§ What you should do
The result should be a full, exact repeat of the entries, free of pictures.

§ Records shown
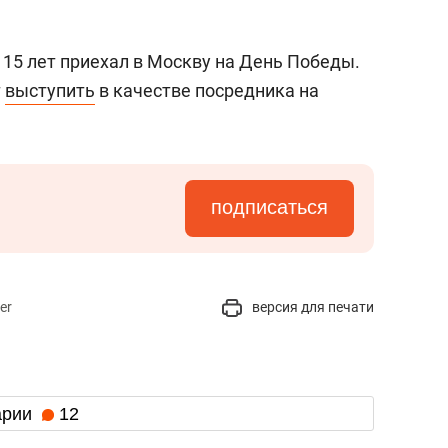
 15 лет приехал в Москву на День Победы.
т
выступить
в качестве посредника на
подписаться
er
версия для печати
арии
12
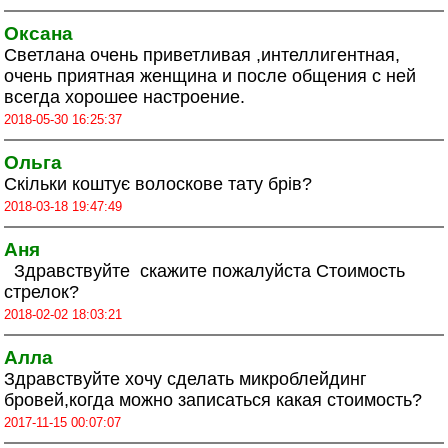
Оксана
Светлана очень приветливая ,интеллигентная,
очень приятная женщина и после общения с ней
всегда хорошее настроение.
2018-05-30 16:25:37
Ольга
Скільки коштує волоскове тату брів?
2018-03-18 19:47:49
Аня
Здравствуйте скажите пожалуйста Стоимость
стрелок?
2018-02-02 18:03:21
Алла
Здравствуйте хочу сделать микроблейдинг
бровей,когда можно записаться какая стоимость?
2017-11-15 00:07:07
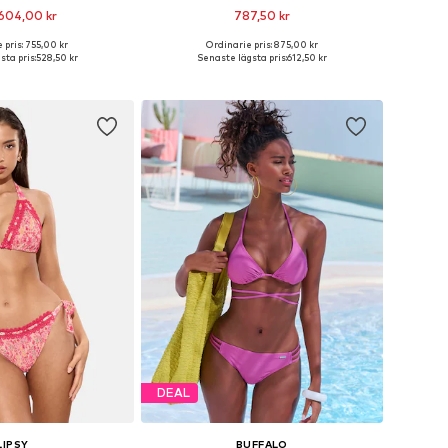
604,00 kr
787,50 kr
 pris: 755,00 kr
Ordinarie pris: 875,00 kr
Tillgängliga storlekar: M A/B, M C/D, L A/B, L C/D, XL C/D, XXL C/D
Tillgänglig i många storlekar
sta pris:
528,50 kr
Senaste lägsta pris:
612,50 kr
 i varukorgen
Lägg till i varukorgen
DEAL
LIPSY
BUFFALO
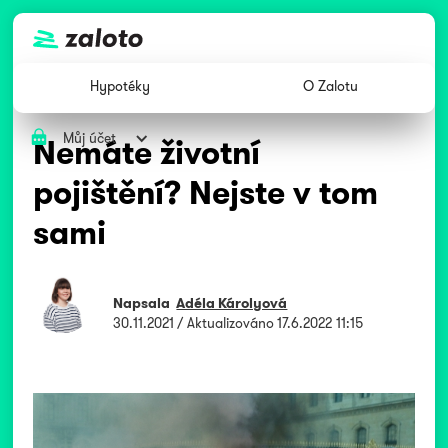
Hypotéky
O Zalotu
Můj účet
Nemáte životní
pojištění? Nejste v tom
sami
Napsala
Adéla Károlyová
30.11.2021
/ Aktualizováno
17.6.2022 11:15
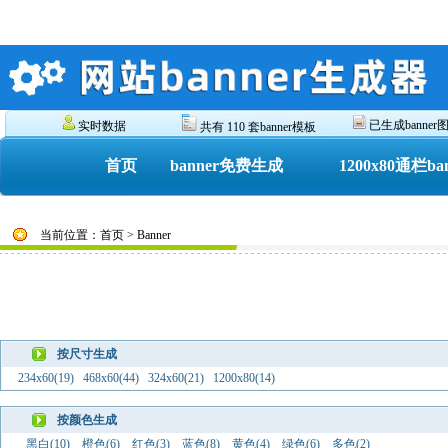
已生成banner图 
实时数据
共有 110 套banner模板
首页
banner免费生成
1200x80通栏ba
当前位置：首页 > Banner
按尺寸生成
234x60(19)
468x60(44)
324x60(21)
1200x80(14)
按颜色生成
黑白(10)
橙色(6)
红色(3)
蓝色(8)
黄色(4)
绿色(6)
多色(2)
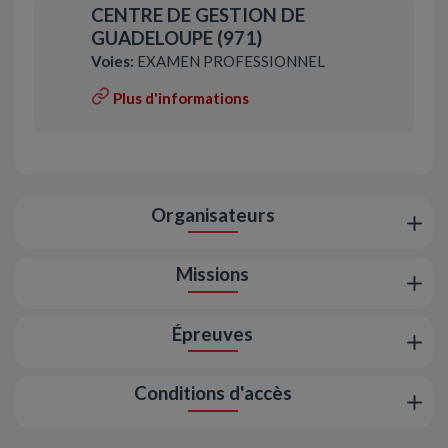
CENTRE DE GESTION DE
GUADELOUPE (971)
Voies:
EXAMEN PROFESSIONNEL
Plus d'informations
Organisateurs
Missions
Épreuves
Conditions d'accès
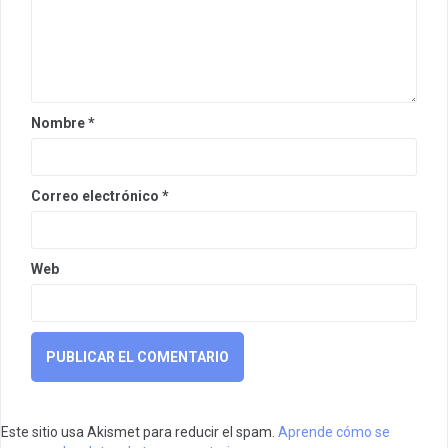
Nombre
*
Correo electrónico
*
Web
Este sitio usa Akismet para reducir el spam.
Aprende cómo se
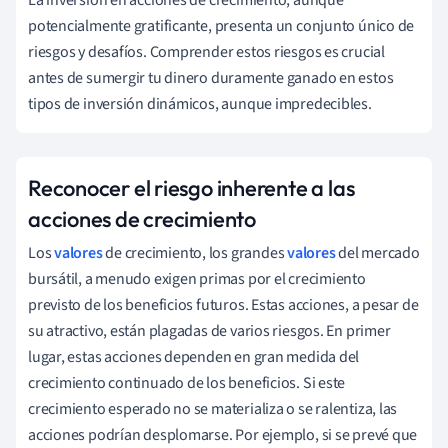
potencialmente gratificante, presenta un conjunto único de
riesgos y desafíos. Comprender estos riesgos es crucial
antes de sumergir tu dinero duramente ganado en estos
tipos de inversión dinámicos, aunque impredecibles.
Reconocer el riesgo inherente a las
acciones de crecimiento
Los
valores
de crecimiento, los grandes
valores
del mercado
bursátil, a menudo exigen primas por el crecimiento
previsto de los beneficios futuros. Estas acciones, a pesar de
su atractivo, están plagadas de varios riesgos. En primer
lugar, estas acciones dependen en gran medida del
crecimiento continuado de los beneficios. Si este
crecimiento esperado no se materializa o se ralentiza, las
acciones podrían desplomarse. Por ejemplo, si se prevé que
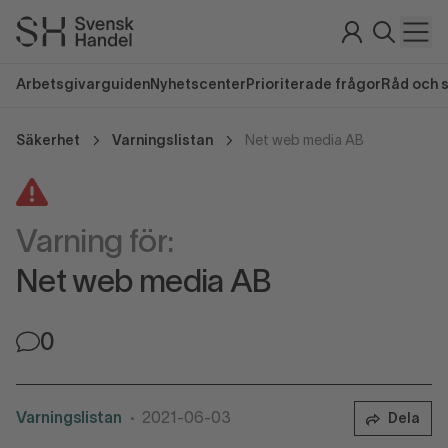
Arbetsgivarguiden
Nyhetscenter
Prioriterade frågor
Råd och 
Säkerhet
Varningslistan
Net web media AB
Varning för:
Net web media AB
0
Varningslistan
2021-06-03
Dela
•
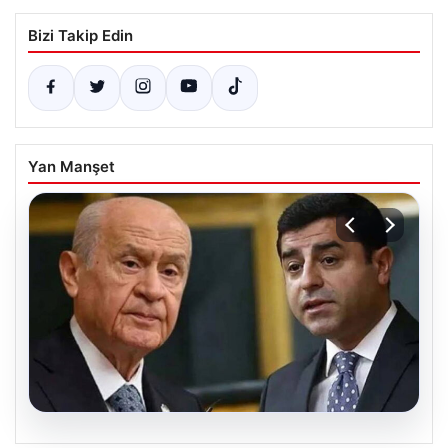
Bizi Takip Edin
Yan Manşet
08.08.2026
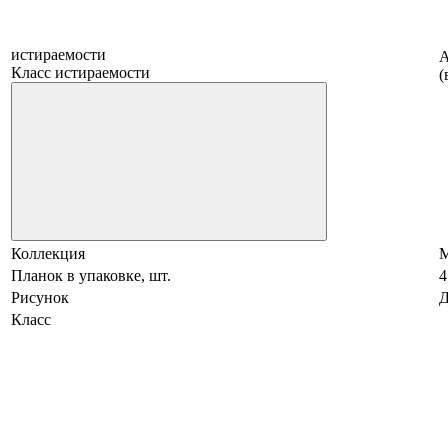
истираемости
А
Класс истираемости
(
Коллекция
Планок в упаковке, шт.
4
Рисунок
Д
Класс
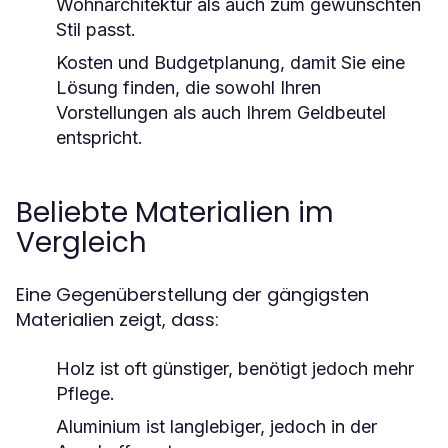
Wohnarchitektur als auch zum gewünschten
Stil passt.
Kosten und Budgetplanung, damit Sie eine
Lösung finden, die sowohl Ihren
Vorstellungen als auch Ihrem Geldbeutel
entspricht.
Beliebte Materialien im
Vergleich
Eine Gegenüberstellung der gängigsten
Materialien zeigt, dass:
Holz ist oft günstiger, benötigt jedoch mehr
Pflege.
Aluminium ist langlebiger, jedoch in der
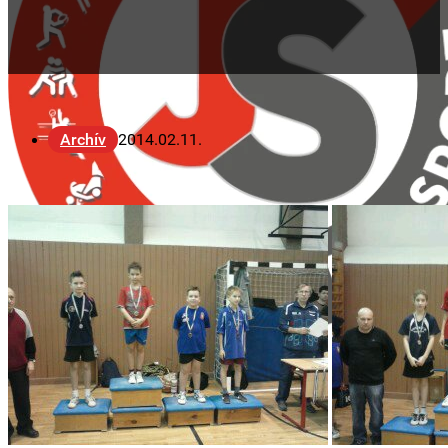
Archív
2014.02.11.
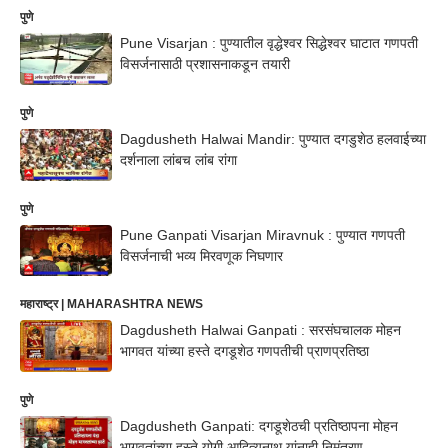
पुणे
Pune Visarjan : पुण्यातील वृद्धेश्वर सिद्धेश्वर घाटात गणपती
विसर्जनासाठी प्रशासनाकडून तयारी
पुणे
Dagdusheth Halwai Mandir: पुण्यात दगडुशेठ हलवाईच्या
दर्शनाला लांबच लांब रांगा
पुणे
Pune Ganpati Visarjan Miravnuk : पुण्यात गणपती
विसर्जनाची भव्य मिरवणूक निघणार
महाराष्ट्र | MAHARASHTRA NEWS
Dagdusheth Halwai Ganpati : सरसंघचालक मोहन
भागवत यांच्या हस्ते दगडूशेठ गणपतीची प्राणप्रतिष्ठा
पुणे
Dagdusheth Ganpati: दगडूशेठची प्रतिष्ठापना मोहन
भागवतांच्या हस्ते,योगी आदित्यनाथ यांनाही निमंत्रण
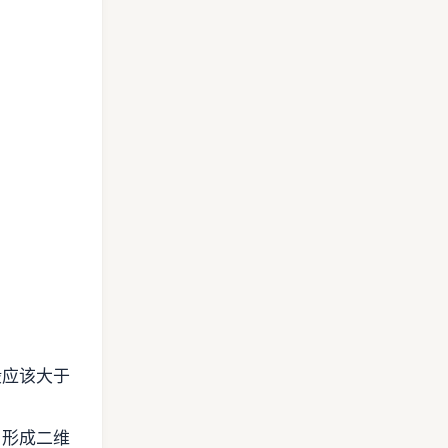
般应该大于
，形成二维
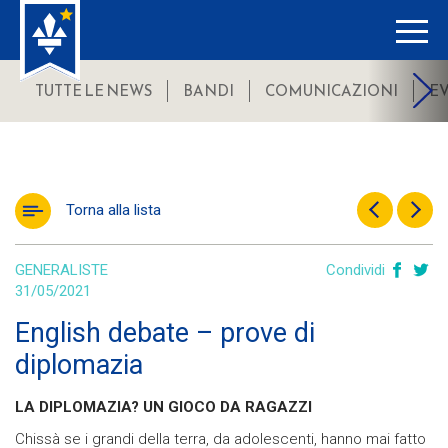
TUTTE LE NEWS
BANDI
COMUNICAZIONI
E
Torna alla lista
GENERALISTE
Condividi
31/05/2021
English debate – prove di
diplomazia
LA DIPLOMAZIA? UN GIOCO DA RAGAZZI
Chissà se i grandi della terra, da adolescenti, hanno mai fatto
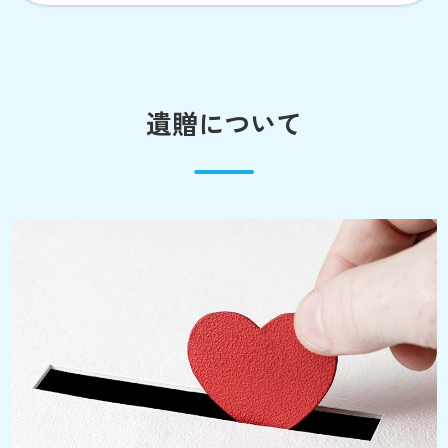
遺贈について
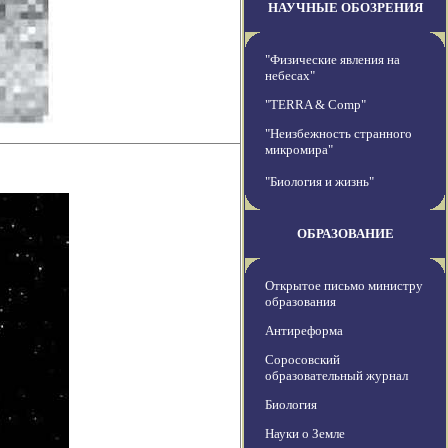
НАУЧНЫЕ ОБОЗРЕНИЯ
"Физические явления на
небесах"
"TERRA & Comp"
"Неизбежность странного
микромира"
"Биология и жизнь"
ОБРАЗОВАНИЕ
Открытое письмо министру
образования
Антиреформа
Соросовский
образовательный журнал
Биология
Науки о Земле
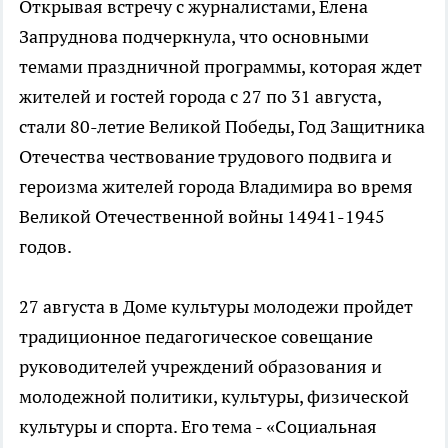
Открывая встречу с журналистами, Елена
Запруднова подчеркнула, что основными
темами праздничной программы, которая ждет
жителей и гостей города с 27 по 31 августа,
стали 80-летие Великой Победы, Год Защитника
Отечества чествование трудового подвига и
героизма жителей города Владимира во время
Великой Отечественной войны 14941-1945
годов.
27 августа в Доме культуры молодежи пройдет
традиционное педагогическое совещание
руководителей учреждений образования и
молодежной политики, культуры, физической
культуры и спорта. Его тема - «Социальная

§ Completed task
 15 лет приехал в Москву на День Победы.
т
выступить
в качестве посредника на
подписаться
er
версия для печати
арии
12
Оксана
Светлана очень приветливая ,интеллигентная,
очень приятная женщина и после общения с ней
всегда хорошее настроение.
2018-05-30 16:25:37
Ольга
Скільки коштує волоскове тату брів?
2018-03-18 19:47:49
Аня
Здравствуйте скажите пожалуйста Стоимость
стрелок?
2018-02-02 18:03:21
Алла
Здравствуйте хочу сделать микроблейдинг
бровей,когда можно записаться какая стоимость?
2017-11-15 00:07:07
604,00 kr
787,50 kr
 pris: 755,00 kr
Ordinarie pris: 875,00 kr
Tillgängliga storlekar: M A/B, M C/D, L A/B, L C/D, XL C/D, XXL C/D
Tillgänglig i många storlekar
sta pris:
528,50 kr
Senaste lägsta pris:
612,50 kr
 i varukorgen
Lägg till i varukorgen
DEAL
LIPSY
BUFFALO
Hypotéky
O Zalotu
Můj účet
Nemáte životní
pojištění? Nejste v tom
sami
Napsala
Adéla Károlyová
30.11.2021
/ Aktualizováno
17.6.2022 11:15
已生成banner图 
实时数据
共有 110 套banner模板
首页
banner免费生成
1200x80通栏ba
当前位置：首页 > Banner
按尺寸生成
234x60(19)
468x60(44)
324x60(21)
1200x80(14)
按颜色生成
黑白(10)
橙色(6)
红色(3)
蓝色(8)
黄色(4)
绿色(6)
多色(2)
CENTRE DE GESTION DE
GUADELOUPE (971)
Voies:
EXAMEN PROFESSIONNEL
Plus d'informations
Organisateurs
Missions
Épreuves
Conditions d'accès
Nombre
*
Correo electrónico
*
Web
Este sitio usa Akismet para reducir el spam.
Aprende cómo se
potencialmente gratificante, presenta un conjunto único de
riesgos y desafíos. Comprender estos riesgos es crucial
antes de sumergir tu dinero duramente ganado en estos
tipos de inversión dinámicos, aunque impredecibles.
Reconocer el riesgo inherente a las
acciones de crecimiento
Los
valores
de crecimiento, los grandes
valores
del mercado
bursátil, a menudo exigen primas por el crecimiento
previsto de los beneficios futuros. Estas acciones, a pesar de
su atractivo, están plagadas de varios riesgos. En primer
lugar, estas acciones dependen en gran medida del
crecimiento continuado de los beneficios. Si este
crecimiento esperado no se materializa o se ralentiza, las
acciones podrían desplomarse. Por ejemplo, si se prevé que
Arbetsgivarguiden
Nyhetscenter
Prioriterade frågor
Råd och 
Säkerhet
Varningslistan
Net web media AB
Varning för:
Net web media AB
0
Varningslistan
2021-06-03
Dela
•
Bizi Takip Edin
Yan Manşet
08.08.2026
истираемости
А
Класс истираемости
(
Коллекция
Планок в упаковке, шт.
4
Рисунок
Д
Класс
Wohnarchitektur als auch zum gewünschten
Stil passt.
Kosten und Budgetplanung, damit Sie eine
Lösung finden, die sowohl Ihren
Vorstellungen als auch Ihrem Geldbeutel
entspricht.
Beliebte Materialien im
Vergleich
Eine Gegenüberstellung der gängigsten
Materialien zeigt, dass:
Holz ist oft günstiger, benötigt jedoch mehr
Pflege.
Aluminium ist langlebiger, jedoch in der
Archív
2014.02.11.
पुणे
Pune Visarjan : पुण्यातील वृद्धेश्वर सिद्धेश्वर घाटात गणपती
विसर्जनासाठी प्रशासनाकडून तयारी
पुणे
Dagdusheth Halwai Mandir: पुण्यात दगडुशेठ हलवाईच्या
दर्शनाला लांबच लांब रांगा
पुणे
Pune Ganpati Visarjan Miravnuk : पुण्यात गणपती
विसर्जनाची भव्य मिरवणूक निघणार
महाराष्ट्र | MAHARASHTRA NEWS
Dagdusheth Halwai Ganpati : सरसंघचालक मोहन
भागवत यांच्या हस्ते दगडूशेठ गणपतीची प्राणप्रतिष्ठा
पुणे
Dagdusheth Ganpati: दगडूशेठची प्रतिष्ठापना मोहन
भागवतांच्या हस्ते,योगी आदित्यनाथ यांनाही निमंत्रण
般应该大于
，形成二维
TUTTE LE NEWS
BANDI
COMUNICAZIONI
E
Torna alla lista
GENERALISTE
Condividi
31/05/2021
English debate – prove di
diplomazia
LA DIPLOMAZIA? UN GIOCO DA RAGAZZI
Chissà se i grandi della terra, da adolescenti, hanno mai fatto
遺贈について
НАУЧНЫЕ ОБОЗРЕНИЯ
"Физические явления на
небесах"
"TERRA & Comp"
"Неизбежность странного
микромира"
"Биология и жизнь"
ОБРАЗОВАНИЕ
Открытое письмо министру
образования
Антиреформа
Соросовский
образовательный журнал
Биология
Науки о Земле
Открывая встречу с журналистами, Елена
Запруднова подчеркнула, что основными
темами праздничной программы, которая ждет
жителей и гостей города с 27 по 31 августа,
стали 80-летие Великой Победы, Год Защитника
Отечества чествование трудового подвига и
героизма жителей города Владимира во время
Великой Отечественной войны 14941-1945
годов.
27 августа в Доме культуры молодежи пройдет
традиционное педагогическое совещание
руководителей учреждений образования и
молодежной политики, культуры, физической
культуры и спорта. Его тема - «Социальная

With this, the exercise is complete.